__Task item__
Beginning at the line that holds "o úžasná detektivka, přečtená", restate each line exactly through the final line of the records. Include both of those lines.

•••••

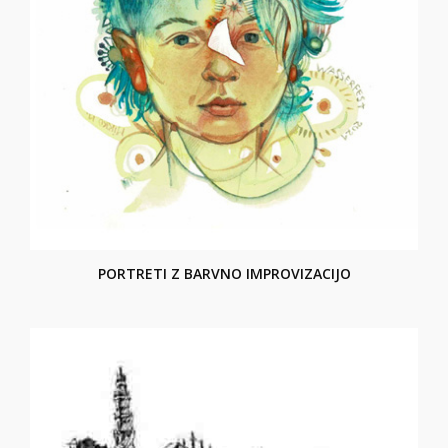
PORTRETI Z BARVNO IMPROVIZACIJO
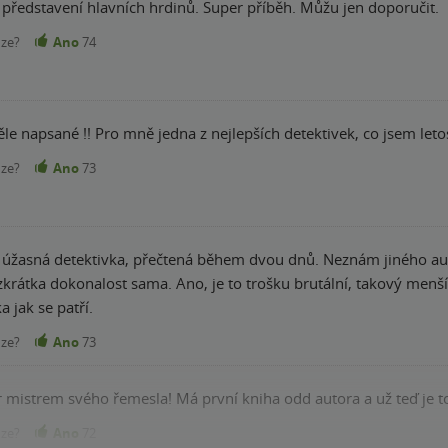
a představení hlavních hrdinů. Super příběh. Můžu jen doporučit.
nze?
Ano
74
ěle napsané !! Pro mně jedna z nejlepších detektivek, co jsem letos
nze?
Ano
73
o úžasná detektivka, přečtená během dvou dnů. Neznám jiného aut
 zkrátka dokonalost sama. Ano, je to trošku brutální, takový menš
a jak se patří.
nze?
Ano
73
er mistrem svého řemesla! Má první kniha odd autora a už teď je t
nze?
Ano
72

•••••

__Response below__
o úžasná detektivka, přečtená během dvou dnů. Neznám jiného aut
 zkrátka dokonalost sama. Ano, je to trošku brutální, takový menš
a jak se patří.
nze?
Ano
73
er mistrem svého řemesla! Má první kniha odd autora a už teď je t
nze?
Ano
72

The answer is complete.